What lines below include the string "Esper"? Pick them out and copy them.

GIVEN RECORDS: Begin

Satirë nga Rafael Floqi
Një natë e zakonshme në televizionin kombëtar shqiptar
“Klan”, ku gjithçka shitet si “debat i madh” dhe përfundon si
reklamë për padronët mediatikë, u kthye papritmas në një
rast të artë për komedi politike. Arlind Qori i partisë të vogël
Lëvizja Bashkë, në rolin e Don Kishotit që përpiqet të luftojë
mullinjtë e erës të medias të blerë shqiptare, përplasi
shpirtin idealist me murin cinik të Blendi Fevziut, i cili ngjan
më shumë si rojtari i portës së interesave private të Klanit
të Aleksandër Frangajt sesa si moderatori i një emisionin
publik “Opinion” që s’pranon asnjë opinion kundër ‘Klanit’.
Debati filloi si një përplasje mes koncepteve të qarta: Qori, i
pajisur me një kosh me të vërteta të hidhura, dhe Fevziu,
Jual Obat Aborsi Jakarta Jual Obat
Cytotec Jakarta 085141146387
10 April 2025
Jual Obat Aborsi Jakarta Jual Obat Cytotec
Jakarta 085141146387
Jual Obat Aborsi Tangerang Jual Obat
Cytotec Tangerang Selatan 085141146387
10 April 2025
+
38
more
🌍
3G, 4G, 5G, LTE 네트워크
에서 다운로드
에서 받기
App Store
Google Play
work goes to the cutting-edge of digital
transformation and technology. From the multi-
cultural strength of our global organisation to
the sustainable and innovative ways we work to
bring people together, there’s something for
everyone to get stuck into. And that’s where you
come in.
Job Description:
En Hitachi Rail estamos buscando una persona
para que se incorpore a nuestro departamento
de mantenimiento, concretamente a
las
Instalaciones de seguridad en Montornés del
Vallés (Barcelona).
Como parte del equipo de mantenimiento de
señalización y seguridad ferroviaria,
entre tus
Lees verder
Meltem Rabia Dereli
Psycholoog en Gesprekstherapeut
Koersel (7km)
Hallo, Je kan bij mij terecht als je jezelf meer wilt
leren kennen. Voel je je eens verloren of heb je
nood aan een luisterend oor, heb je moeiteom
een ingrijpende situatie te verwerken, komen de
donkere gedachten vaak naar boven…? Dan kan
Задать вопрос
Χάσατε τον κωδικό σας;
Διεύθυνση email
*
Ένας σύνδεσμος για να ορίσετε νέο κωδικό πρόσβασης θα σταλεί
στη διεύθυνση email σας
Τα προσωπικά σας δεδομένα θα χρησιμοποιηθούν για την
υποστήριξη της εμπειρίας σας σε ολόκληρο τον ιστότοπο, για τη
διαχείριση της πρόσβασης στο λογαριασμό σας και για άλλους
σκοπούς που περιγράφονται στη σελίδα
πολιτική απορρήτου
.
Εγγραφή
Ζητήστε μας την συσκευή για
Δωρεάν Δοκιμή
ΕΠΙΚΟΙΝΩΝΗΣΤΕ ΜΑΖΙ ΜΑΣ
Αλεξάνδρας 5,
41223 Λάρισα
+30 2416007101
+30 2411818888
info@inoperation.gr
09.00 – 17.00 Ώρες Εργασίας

GIVEN RECORDS: End
GIVEN RECORDS: Begin

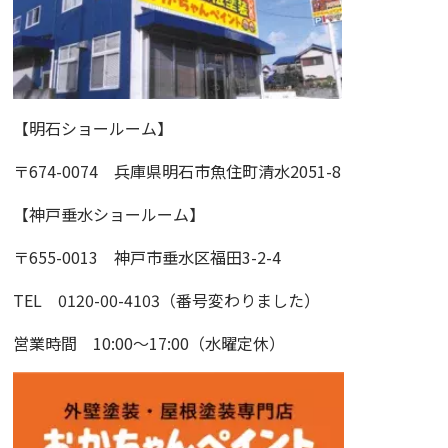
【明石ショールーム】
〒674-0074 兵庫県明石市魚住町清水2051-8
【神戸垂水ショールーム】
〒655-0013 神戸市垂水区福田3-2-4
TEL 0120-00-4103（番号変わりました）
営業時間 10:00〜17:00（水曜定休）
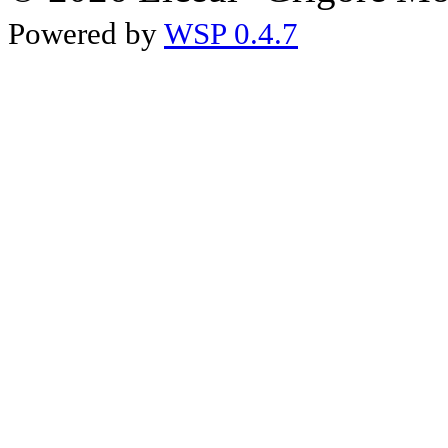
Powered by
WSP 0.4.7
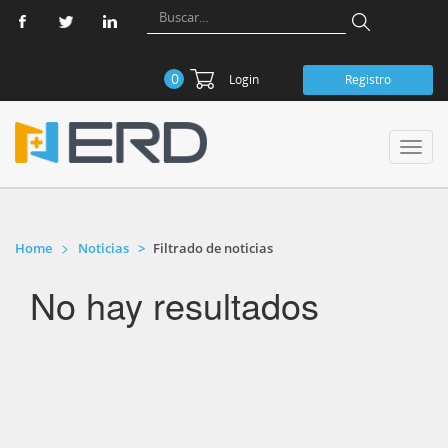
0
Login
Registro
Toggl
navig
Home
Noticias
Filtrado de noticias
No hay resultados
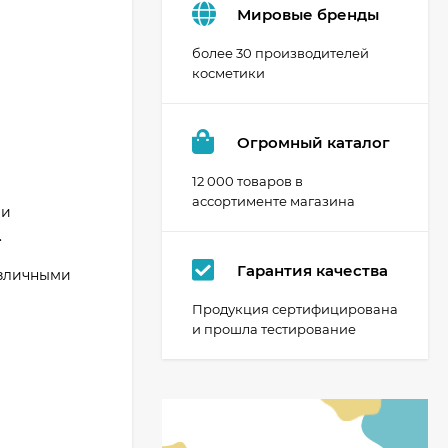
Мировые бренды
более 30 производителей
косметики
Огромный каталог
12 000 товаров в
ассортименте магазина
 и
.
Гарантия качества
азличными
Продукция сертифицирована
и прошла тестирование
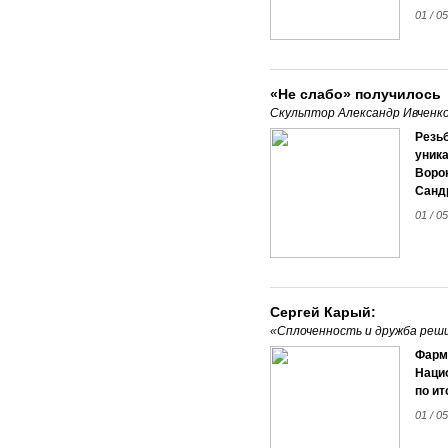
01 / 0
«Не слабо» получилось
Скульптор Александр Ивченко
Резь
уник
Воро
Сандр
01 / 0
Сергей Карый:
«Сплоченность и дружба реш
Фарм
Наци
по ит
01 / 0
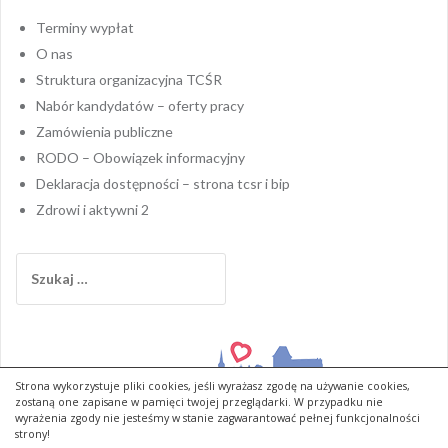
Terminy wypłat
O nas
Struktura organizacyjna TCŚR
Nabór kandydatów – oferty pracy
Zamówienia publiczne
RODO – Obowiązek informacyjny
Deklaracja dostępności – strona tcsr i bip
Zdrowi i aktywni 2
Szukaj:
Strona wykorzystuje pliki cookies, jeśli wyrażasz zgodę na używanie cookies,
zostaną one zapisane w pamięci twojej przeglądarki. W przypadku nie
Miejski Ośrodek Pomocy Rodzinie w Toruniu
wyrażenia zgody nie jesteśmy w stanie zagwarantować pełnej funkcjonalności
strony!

GIVEN RECORDS: End
GIVEN RECORDS: Begin

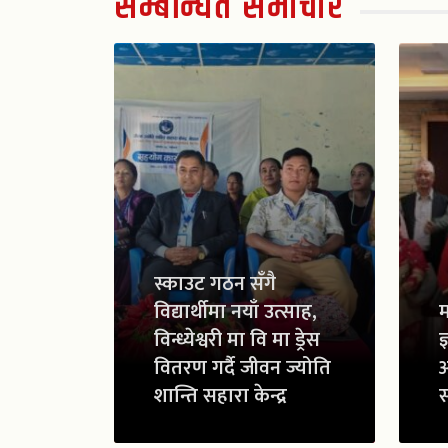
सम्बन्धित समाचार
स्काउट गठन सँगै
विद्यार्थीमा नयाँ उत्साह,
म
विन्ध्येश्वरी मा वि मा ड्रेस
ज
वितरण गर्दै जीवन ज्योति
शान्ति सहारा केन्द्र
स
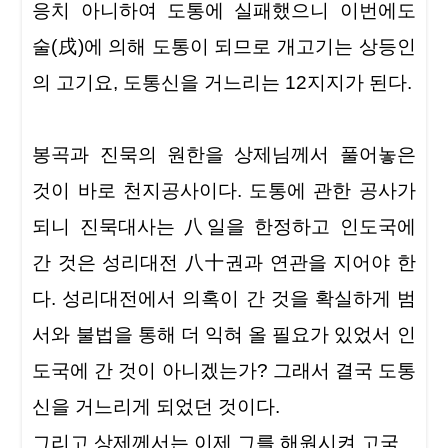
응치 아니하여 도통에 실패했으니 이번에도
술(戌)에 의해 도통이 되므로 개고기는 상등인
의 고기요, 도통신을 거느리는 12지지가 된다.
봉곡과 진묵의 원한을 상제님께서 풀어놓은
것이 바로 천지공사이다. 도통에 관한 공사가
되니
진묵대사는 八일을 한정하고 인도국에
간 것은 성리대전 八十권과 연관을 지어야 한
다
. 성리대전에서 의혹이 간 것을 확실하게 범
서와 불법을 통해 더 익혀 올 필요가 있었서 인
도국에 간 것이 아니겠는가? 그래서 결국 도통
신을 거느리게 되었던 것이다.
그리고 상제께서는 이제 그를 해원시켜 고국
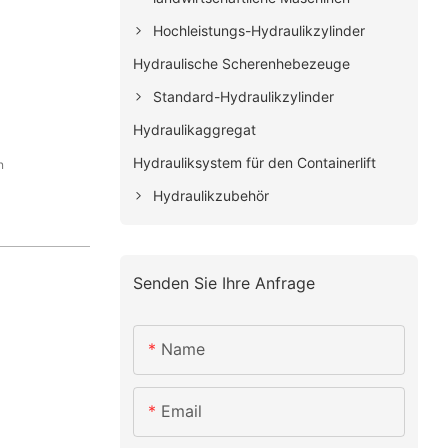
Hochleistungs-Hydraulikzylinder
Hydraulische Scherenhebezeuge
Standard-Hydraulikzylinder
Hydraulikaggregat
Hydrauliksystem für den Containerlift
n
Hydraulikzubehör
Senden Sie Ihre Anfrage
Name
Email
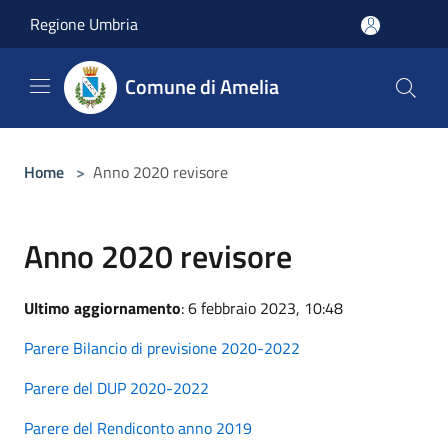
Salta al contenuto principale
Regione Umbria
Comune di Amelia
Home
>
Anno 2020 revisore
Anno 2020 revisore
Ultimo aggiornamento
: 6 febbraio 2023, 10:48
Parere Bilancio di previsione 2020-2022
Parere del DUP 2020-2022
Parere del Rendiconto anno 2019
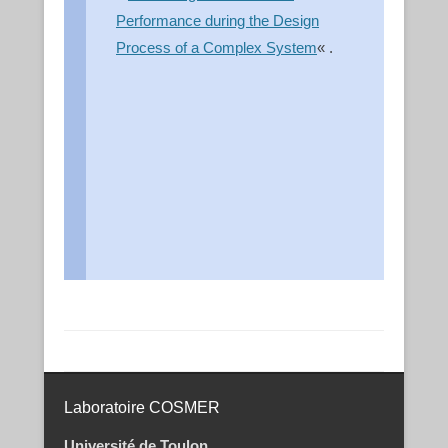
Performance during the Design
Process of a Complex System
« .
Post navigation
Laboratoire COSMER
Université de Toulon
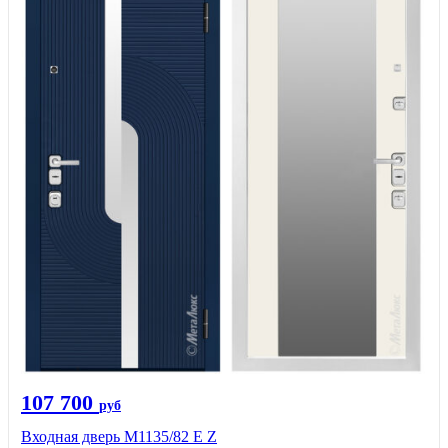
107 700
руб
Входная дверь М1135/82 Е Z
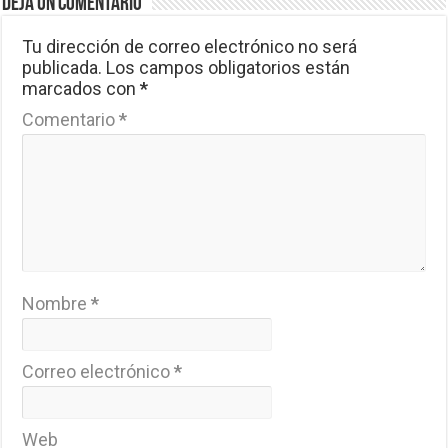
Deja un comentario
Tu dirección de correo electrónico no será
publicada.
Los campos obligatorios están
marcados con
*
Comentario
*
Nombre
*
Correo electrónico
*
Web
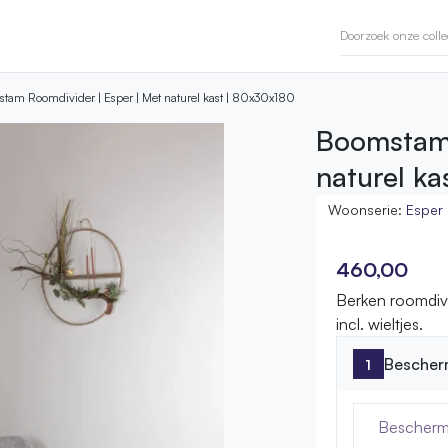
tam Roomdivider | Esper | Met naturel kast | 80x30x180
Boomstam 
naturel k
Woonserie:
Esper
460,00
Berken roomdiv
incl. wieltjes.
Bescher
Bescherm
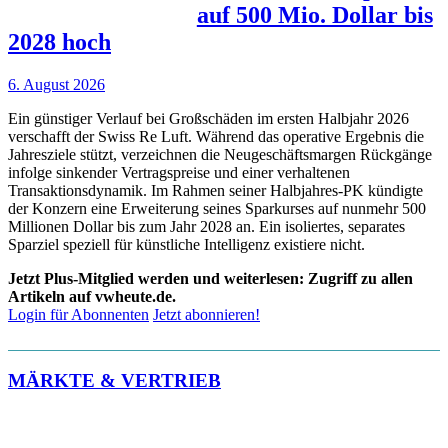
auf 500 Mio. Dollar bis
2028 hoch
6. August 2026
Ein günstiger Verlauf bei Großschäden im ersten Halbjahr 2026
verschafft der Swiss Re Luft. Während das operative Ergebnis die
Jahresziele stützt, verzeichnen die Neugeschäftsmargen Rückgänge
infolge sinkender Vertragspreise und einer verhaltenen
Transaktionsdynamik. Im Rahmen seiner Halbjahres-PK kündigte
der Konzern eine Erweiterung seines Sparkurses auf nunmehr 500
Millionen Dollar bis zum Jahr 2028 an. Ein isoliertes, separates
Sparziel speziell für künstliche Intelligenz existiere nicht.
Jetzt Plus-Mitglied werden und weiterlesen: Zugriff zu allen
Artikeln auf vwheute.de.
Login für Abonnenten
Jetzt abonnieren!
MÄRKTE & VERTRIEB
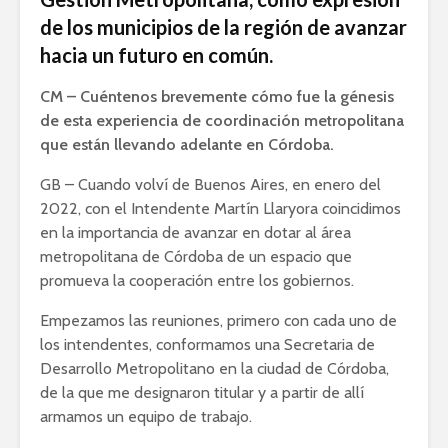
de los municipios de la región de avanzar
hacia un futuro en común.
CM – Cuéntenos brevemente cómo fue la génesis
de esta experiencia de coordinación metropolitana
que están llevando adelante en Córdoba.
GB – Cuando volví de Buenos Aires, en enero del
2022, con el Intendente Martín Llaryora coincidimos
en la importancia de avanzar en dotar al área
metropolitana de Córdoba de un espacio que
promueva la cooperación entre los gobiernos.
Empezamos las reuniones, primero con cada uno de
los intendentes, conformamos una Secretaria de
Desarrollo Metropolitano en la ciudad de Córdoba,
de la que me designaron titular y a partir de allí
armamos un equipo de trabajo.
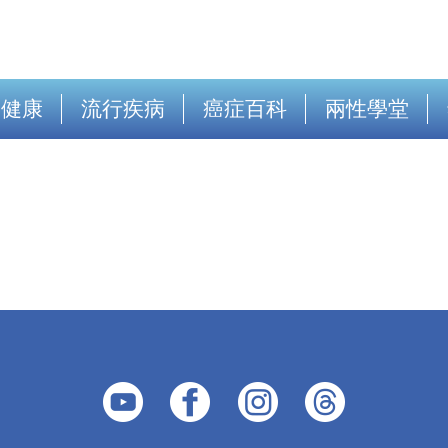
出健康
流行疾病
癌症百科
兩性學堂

GIVEN RECORDS: End

ANSWER SPACE:
tam Roomdivider | Esper | Met naturel kast | 80x30x180
Esper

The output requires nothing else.